政府は、北朝鮮が弾道ミサイルを発射し、日本に落下する可能性がある場合、どのように行動すべきかを周知するテレビCMを23日から放送し始めた。
CMは2週間にわたって全国で放送される。ちなみに、同じ内容の動画はインターネットでも公開されている(http://nettv.gov-online.go.jp/prg/prg15555.html)。
CMは、「弾道ミサイルが日本に落下する可能性がある場合、『Jアラート』(全国瞬時警報システム)を通じて屋外スピーカーなどから国民保護サイレンと緊急情報が流れます」とし、次のように行動するよう推奨している。
・屋外にいる場合、頑丈な建物や地下に避難してください。
・近くに建物がない場合、物陰に身を隠すか、地面に伏せて頭部を守ってください。
・屋内にいる場合、窓から離れるか、窓のない部屋に移動してください。
少しでも被害を減らすための対策なのだろうが、「物陰に身を隠す」「地面に伏せる」という行動は、どれほど効果があるのか疑問視する向きも多い。「政府広報オンライン」には、さらに詳細な説明もある。
http://dwl.gov-online.go.jp/video/cao/dl/public_html/gov/kokuminhogo/index.html
http://dwl.gov-online.go.jp/video/cao/dl/public_html/gov/kokuminhogo/qa/index.html
北朝鮮の核・ミサイルへの国民の危機意識を高めることが狙いとしているが、一方で国民の不安を煽り、政府への求心力を高めようとしているのではないかとの指摘もある。
韓国では、「北朝鮮は戦争を望んでおらず、絶対にミサイルを撃ち込んではこない。日本の反応は過剰」と冷ややかな見方が多い。
実際には、どれほど危機が迫った状況なのだろうか。国際ジャーナリストの大野和基氏は、ミサイルが飛来する可能性はゼロではないと警鐘を鳴らす。

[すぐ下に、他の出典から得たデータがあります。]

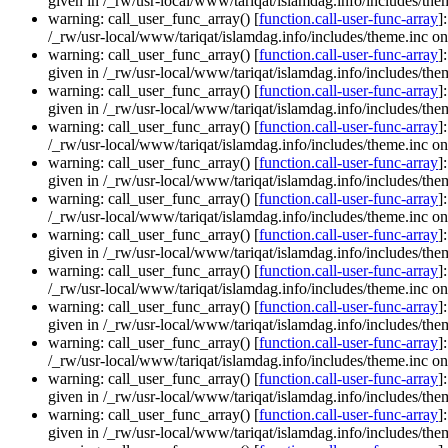
given in /_rw/usr-local/www/tariqat/islamdag.info/includes/them
warning: call_user_func_array() [
function.call-user-func-array
]
/_rw/usr-local/www/tariqat/islamdag.info/includes/theme.inc on
warning: call_user_func_array() [
function.call-user-func-array
]
given in /_rw/usr-local/www/tariqat/islamdag.info/includes/them
warning: call_user_func_array() [
function.call-user-func-array
]
given in /_rw/usr-local/www/tariqat/islamdag.info/includes/them
warning: call_user_func_array() [
function.call-user-func-array
]
/_rw/usr-local/www/tariqat/islamdag.info/includes/theme.inc on
warning: call_user_func_array() [
function.call-user-func-array
]
given in /_rw/usr-local/www/tariqat/islamdag.info/includes/them
warning: call_user_func_array() [
function.call-user-func-array
]
/_rw/usr-local/www/tariqat/islamdag.info/includes/theme.inc on
warning: call_user_func_array() [
function.call-user-func-array
]
given in /_rw/usr-local/www/tariqat/islamdag.info/includes/them
warning: call_user_func_array() [
function.call-user-func-array
]
/_rw/usr-local/www/tariqat/islamdag.info/includes/theme.inc on
warning: call_user_func_array() [
function.call-user-func-array
]
given in /_rw/usr-local/www/tariqat/islamdag.info/includes/them
warning: call_user_func_array() [
function.call-user-func-array
]
/_rw/usr-local/www/tariqat/islamdag.info/includes/theme.inc on
warning: call_user_func_array() [
function.call-user-func-array
]
given in /_rw/usr-local/www/tariqat/islamdag.info/includes/them
warning: call_user_func_array() [
function.call-user-func-array
]
given in /_rw/usr-local/www/tariqat/islamdag.info/includes/them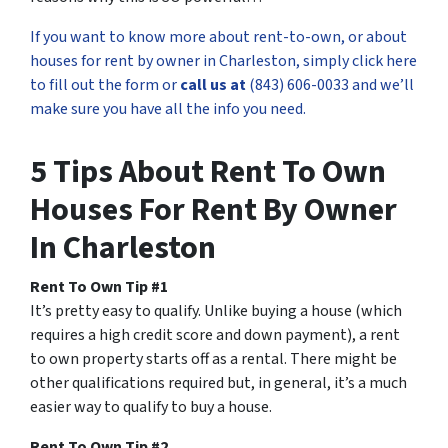
If you want to know more about rent-to-own, or about
houses for rent by owner in Charleston, simply click here
to fill out the form or
call us at
(843) 606-0033 and we’ll
make sure you have all the info you need.
5 Tips About Rent To Own
Houses For Rent By Owner
In Charleston
Rent To Own Tip #1
It’s pretty easy to qualify. Unlike buying a house (which
requires a high credit score and down payment), a rent
to own property starts off as a rental. There might be
other qualifications required but, in general, it’s a much
easier way to qualify to buy a house.
Rent To Own Tip #2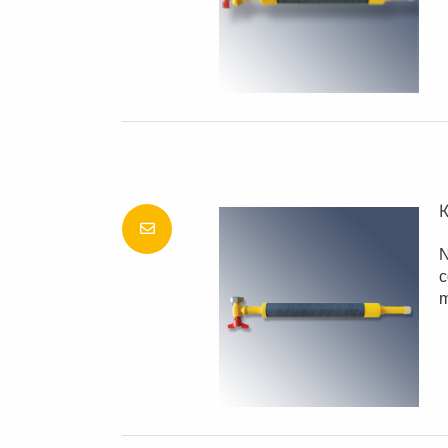
K
N
c
m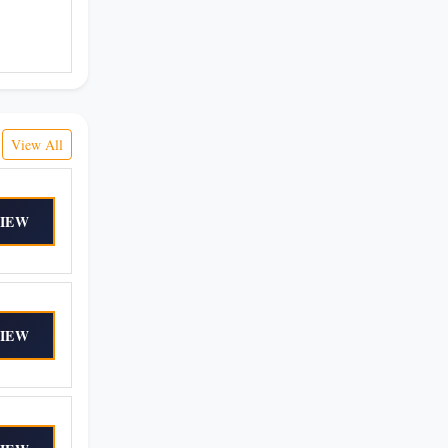
View All
IEW
IEW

「北朝鮮がミサイル発射をやめることはしばらくないと思います。というのも、やめることで今までの発射が単なる『けん制』としか解釈されなくなるからです。日本を狙わなくても、間違って日本に届く可能性はゼロではないので、常に注意しておく必要はあります。
しかし、Jアラートが出た場合に備えて、自分で逃げるルートを決めておかないといけません。発射してから日本に届くまでに数分かかりますが、考えている時間はありません。家にいる場合はどうする(近くの地下鉄があるところに逃げるとか)とか、いくつか想定して逃げる場所を決めておかなければなりません。そういう意味では、政府のCMは意味がありますね。ただし、政府もそもそも北朝鮮にミサイルを発射させない方策を真剣に考えないと、発射されるたびに『断固として受け入れることはできない』というような、のんきなコメントを出し続けるわけにはいきません」(大野氏)
万一の場合に備え、身を守る方法を検討しておく必要はあるということだ。だが、杞憂に終わってほしいものだ。